According to [`open_notebook/config.py`](https://github.com/lfnovo/open-notebook/blob/main/open_notebook/config.py), checkpoint data persists to `./data/sqlite-db/checkpoints.sqlite` relative to the application root. This file location is defined by the `LANGGRAPH_CHECKPOINT_FILE` constant and created automatically at startup if it does not exist.

### Can multiple workflows share the same SQLite checkpoint file?

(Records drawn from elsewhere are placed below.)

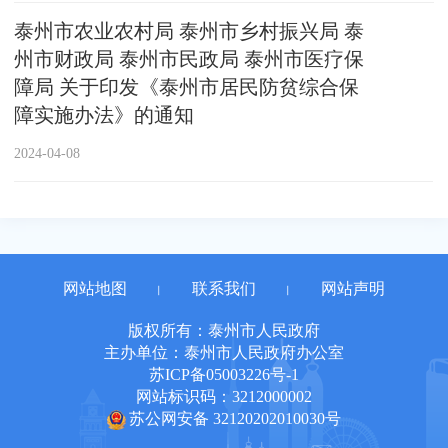
泰州市农业农村局 泰州市乡村振兴局 泰
州市财政局 泰州市民政局 泰州市医疗保
障局 关于印发《泰州市居民防贫综合保
障实施办法》的通知
2024-04-08
网站地图
联系我们
网站声明
丨
丨
版权所有：泰州市人民政府
主办单位：泰州市人民政府办公室
苏ICP备05003226号-1
网站标识码：3212000002
苏公网安备 32120202010030号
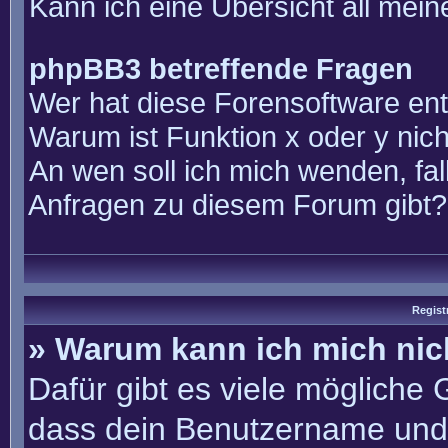
Kann ich eine Übersicht all mei
phpBB3 betreffende Fragen
Wer hat diese Forensoftware ent
Warum ist Funktion x oder y nich
An wen soll ich mich wenden, fal
Anfragen zu diesem Forum gibt?
Regist
» Warum kann ich mich ni
Dafür gibt es viele mögliche
dass dein Benutzername und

Yes, multiple workflows can share the same SQLite checkpoint file because LangGraph uses `thread_id` as a unique namespace for each session. As implemented in [`open_notebook/graphs/chat.py`](https://github.com/lfnovo/open-notebook/blob/main/open_notebook/graphs/chat.py) and [`source_chat.py`](https://github.com/lfnovo/open-notebook/blob/main/source_chat.py), different graph instances can reference the same `LANGGRAPH_CHECKPOINT_FILE` while maintaining isolated state through distinct thread identifiers passed via `RunnableConfig`.